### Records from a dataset
--*--
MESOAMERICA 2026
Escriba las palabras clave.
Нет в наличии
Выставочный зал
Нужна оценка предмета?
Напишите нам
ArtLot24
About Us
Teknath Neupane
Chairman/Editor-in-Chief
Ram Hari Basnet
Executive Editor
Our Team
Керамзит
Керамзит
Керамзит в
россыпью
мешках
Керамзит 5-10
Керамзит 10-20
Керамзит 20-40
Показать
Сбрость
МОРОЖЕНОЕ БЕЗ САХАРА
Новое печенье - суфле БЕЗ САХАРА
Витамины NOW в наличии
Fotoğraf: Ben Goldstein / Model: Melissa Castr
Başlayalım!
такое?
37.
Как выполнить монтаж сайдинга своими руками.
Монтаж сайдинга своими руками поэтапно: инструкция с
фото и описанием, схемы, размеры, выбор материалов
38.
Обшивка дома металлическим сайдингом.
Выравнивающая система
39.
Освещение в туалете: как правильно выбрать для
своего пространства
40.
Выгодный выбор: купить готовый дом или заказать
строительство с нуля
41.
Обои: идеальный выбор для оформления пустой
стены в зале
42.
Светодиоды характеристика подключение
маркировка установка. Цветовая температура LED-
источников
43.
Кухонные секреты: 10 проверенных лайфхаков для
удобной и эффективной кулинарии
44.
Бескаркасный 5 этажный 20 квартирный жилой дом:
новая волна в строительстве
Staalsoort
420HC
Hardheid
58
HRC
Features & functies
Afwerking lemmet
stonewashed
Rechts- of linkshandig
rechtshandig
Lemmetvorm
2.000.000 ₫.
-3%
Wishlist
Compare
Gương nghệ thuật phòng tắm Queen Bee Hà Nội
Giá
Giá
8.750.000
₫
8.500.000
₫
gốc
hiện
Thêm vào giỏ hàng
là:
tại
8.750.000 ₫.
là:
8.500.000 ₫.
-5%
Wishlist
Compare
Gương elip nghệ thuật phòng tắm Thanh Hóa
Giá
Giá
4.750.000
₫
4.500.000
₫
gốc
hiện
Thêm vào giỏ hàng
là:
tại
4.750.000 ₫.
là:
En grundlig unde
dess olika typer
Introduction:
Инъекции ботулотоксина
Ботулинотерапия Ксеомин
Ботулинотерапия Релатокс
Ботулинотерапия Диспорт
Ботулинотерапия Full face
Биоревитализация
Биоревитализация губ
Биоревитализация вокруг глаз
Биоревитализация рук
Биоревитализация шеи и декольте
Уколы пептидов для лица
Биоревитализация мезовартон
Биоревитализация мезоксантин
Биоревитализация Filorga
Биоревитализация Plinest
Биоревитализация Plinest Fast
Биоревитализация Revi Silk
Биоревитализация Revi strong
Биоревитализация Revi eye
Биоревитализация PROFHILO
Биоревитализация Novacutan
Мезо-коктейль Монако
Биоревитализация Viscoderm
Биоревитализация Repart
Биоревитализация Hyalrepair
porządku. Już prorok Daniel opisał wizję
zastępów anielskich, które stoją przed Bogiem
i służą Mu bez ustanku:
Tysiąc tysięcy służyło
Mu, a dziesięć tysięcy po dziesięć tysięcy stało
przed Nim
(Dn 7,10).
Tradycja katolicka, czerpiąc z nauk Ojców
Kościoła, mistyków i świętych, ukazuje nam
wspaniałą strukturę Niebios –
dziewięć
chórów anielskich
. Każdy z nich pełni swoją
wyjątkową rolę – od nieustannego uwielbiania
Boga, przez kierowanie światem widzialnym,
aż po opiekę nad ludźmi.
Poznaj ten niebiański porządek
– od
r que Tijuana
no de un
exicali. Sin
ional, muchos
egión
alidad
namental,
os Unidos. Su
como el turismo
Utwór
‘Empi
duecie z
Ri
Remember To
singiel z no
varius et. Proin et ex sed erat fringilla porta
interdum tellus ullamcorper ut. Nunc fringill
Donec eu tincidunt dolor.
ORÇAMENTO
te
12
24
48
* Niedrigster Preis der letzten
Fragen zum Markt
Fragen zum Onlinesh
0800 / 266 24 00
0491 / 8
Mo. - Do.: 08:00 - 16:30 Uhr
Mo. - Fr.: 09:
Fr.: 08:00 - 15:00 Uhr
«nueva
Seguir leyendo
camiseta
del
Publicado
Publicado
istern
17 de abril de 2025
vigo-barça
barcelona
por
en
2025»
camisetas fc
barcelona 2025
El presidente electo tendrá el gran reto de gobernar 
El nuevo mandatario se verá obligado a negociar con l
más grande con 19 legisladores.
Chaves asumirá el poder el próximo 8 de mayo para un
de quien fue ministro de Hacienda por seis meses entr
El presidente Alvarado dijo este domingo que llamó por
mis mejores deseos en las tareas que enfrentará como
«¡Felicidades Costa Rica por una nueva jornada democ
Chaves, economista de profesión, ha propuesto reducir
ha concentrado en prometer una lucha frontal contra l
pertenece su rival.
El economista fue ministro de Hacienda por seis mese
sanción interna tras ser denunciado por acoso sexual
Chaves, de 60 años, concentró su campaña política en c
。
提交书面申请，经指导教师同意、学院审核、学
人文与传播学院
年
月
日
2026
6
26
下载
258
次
--*--
### EXERCISE
Having read the entries, output all of them verbatim.

### THE COMPLETED TASK
MESOAMERICA 2026
Escriba las palabras clave.
Нет в наличии
Выставочный зал
Нужна оценка предмета?
Напишите нам
ArtLot24
About Us
Teknath Neupane
Chairman/Editor-in-Chief
Ram Hari Basnet
Executive Editor
Our Team
Керамзит
Керамзит
Керамзит в
россыпью
мешках
Керамзит 5-10
Керамзит 10-20
Керамзит 20-40
Показать
Сбрость
МОРОЖЕНОЕ БЕЗ САХАРА
Новое печенье - суфле БЕЗ САХАРА
Витамины NOW в наличии
Fotoğraf: Ben Goldstein / Model: Melissa Castr
Başlayalım!
такое?
37.
Как выполнить монтаж сайдинга своими руками.
Монтаж сайдинга своими руками поэтапно: инструкция с
фото и описанием, схемы, размеры, выбор материалов
38.
Обшивка дома металлическим сайдингом.
Выравнивающая система
39.
Освещение в туалете: как правильно выбрать для
своего пространства
40.
Выгодный выбор: купить готовый дом или заказать
строительство с нуля
41.
Обои: идеальный выбор для оформления пустой
стены в зале
42.
Светодиоды характеристика подключение
маркировка установка. Цветовая температура LED-
источников
43.
Кухонные секреты: 10 проверенных лайфхаков для
удобной и эффективной кулинарии
44.
Бескаркасный 5 этажный 20 квартирный жилой дом:
новая волна в строительстве
Staalsoort
420HC
Hardheid
58
HRC
Features & functies
Afwerking lemmet
stonewashed
Rechts- of linkshandig
rechtshandig
Lemmetvorm
2.000.000 ₫.
-3%
Wishlist
Compare
Gương nghệ thuật phòng tắm Queen Bee Hà Nội
Giá
Giá
8.750.000
₫
8.500.000
₫
gốc
hiện
Thêm vào giỏ hàng
là:
tại
8.750.000 ₫.
là:
8.500.000 ₫.
-5%
Wishlist
Compare
Gương elip nghệ thuật phòng tắm Thanh Hóa
Giá
Giá
4.750.000
₫
4.500.000
₫
gốc
hiện
Thêm vào giỏ hàng
là:
tại
4.750.000 ₫.
là:
En grundlig unde
dess olika typer
Introduction:
Инъекции ботулотоксина
Ботулинотерапия Ксеомин
Ботулинотерапия Релатокс
Ботулинотерапия Диспорт
Ботулинотерапия Full face
Биоревитализация
Биоревитализация губ
Биоревитализация вокруг глаз
Биоревитализация рук
Биоревитализация шеи и декольте
Уколы пептидов для лица
Биоревитализация мезовартон
Биоревитализация мезоксантин
Биоревитализация Filorga
Биоревитализация Plinest
Биоревитализация Plinest Fast
Биоревитализация Revi Silk
Биоревитализация Revi strong
Биоревитализация Revi eye
Биоревитализация PROFHILO
Биоревитализация Novacutan
Мезо-коктейль Монако
Биоревитализация Viscoderm
Биоревитализация Repart
Биоревитализация Hyalrepair
porządku. Już prorok Daniel opisał wizję
zastępów anielskich, które stoją przed Bogiem
i służą Mu bez ustanku:
Tysiąc tysięcy służyło
Mu, a dziesięć tysięcy po dziesięć tysięcy stało
przed Nim
(Dn 7,10).
Tradycja katolicka, czerpiąc z nauk Ojców
Kościoła, mistyków i świętych, ukazuje nam
wspaniałą strukturę Niebios –
dziewięć
chórów anielskich
. Każdy z nich pełni swoją
wyjątkową rolę – od nieustannego uwielbiania
Boga, przez kierowanie światem widzialnym,
aż po opiekę nad ludźmi.
Poznaj ten niebiański porządek
– od
r que Tijuana
no de un
exicali. Sin
ional, muchos
egión
alidad
namental,
os Unidos. Su
como el turismo
Utwór
‘Empi
duecie z
Ri
Remember To
singiel z no
varius et. Proin et ex sed erat fringilla porta
interdum tellus ullamcorper ut. Nunc fringill
Donec eu tincidunt dolor.
ORÇAMENTO
te
12
24
48
* Niedrigster Preis der letzten
Fragen zum Markt
Fragen zum Onlinesh
0800 / 266 24 00
0491 / 8
Mo. - Do.: 08:00 - 16:30 Uhr
Mo. - Fr.: 09:
Fr.: 08:00 - 15:00 Uhr
«nueva
Seguir leyendo
camiseta
del
Publicado
Publicado
istern
17 de abril de 2025
vigo-barça
barcelona
por
en
2025»
camisetas fc
barcelona 2025
El presidente electo tendrá el gran reto de gobernar 
El nuevo mandatario se verá obligado a negociar con l
más grande con 19 legisladores.
Chaves asumirá el poder el próximo 8 de mayo para un
de quien fue ministro de Hacienda por seis meses entr
El presidente Alvarado dijo este domingo que llamó por
mis mejores deseos en las tareas que enfrentará como
«¡Felicidades Costa Rica por una nueva jornada democ
Chaves, economista de profesión, ha propuesto reducir
ha concentrado en prometer una lucha frontal contra l
pertenece su rival.
El economista fue ministro de Hacienda por seis mese
sanción interna tras ser denunciado por acoso sexual
Chaves, de 60 años, concentró su campaña política en c
。
提交书面申请，经指导教师同意、学院审核、学
人文与传播学院
年
月
日
2026
6
26
下载
258
次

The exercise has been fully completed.